LO SPECCHIO DEL NAUFRAGIO DELLA BUONA FEDE (31/01/2012)

Sarebbe troppo banale parlare in sé del capitano Schettino e del suo "coraggio"nell'affrontare imperterrito i propri doveri o della laurea honoris causa a Napolitano che se non altro alimenta la percentuale dei laureati con un impiego fisso, peraltro prestigioso. Così come è scontato perdere anche solo 5 minuti a sfogarsi contro chi dall'alto delle proprie raccomandazioni dà degli "sfigati" a una sterminata parte di popolazione italica forse non ancora disperata, o forse una "casta", sicuramente disorientata a cui noi di VP siamo ben consci di far parte.

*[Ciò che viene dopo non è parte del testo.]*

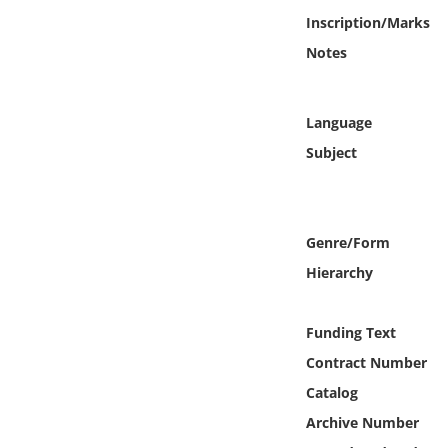
Online Media
Inscription/Marks
Notes
Object
Language
Language
Subject
Places
Date
Genre/Form
Hierarchy
Exhibit
Funding Text
Contract Number
Catalog
Archive Number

Ma a suscitare più interesse è ancora il ruolo dell'informazione nella distribuzione dell'attualità alle diverse categorie di cittadini. I quotidiani cartacei si stanno ormai arrendendo al pionieristico avvento dei tablet tatuati con frutti e androidi e le proprie risorse economiche non hanno più la consistenza dei bei tempi, quando la tecnologia e la pluralità d'informazione selvaggia non avevano ancora liberato le menti della clientela. Così i pochissimi spifferi d'ossigeno dell'editoria odierna vengono proprio da coloro per cui una mela non è altro che un frutto da mangiare a tavola con i nipotini e un androide è solo un personaggio di uno strambo sci-fi degli anni '70: i vecchi (di età o di spirito, non ha importanza).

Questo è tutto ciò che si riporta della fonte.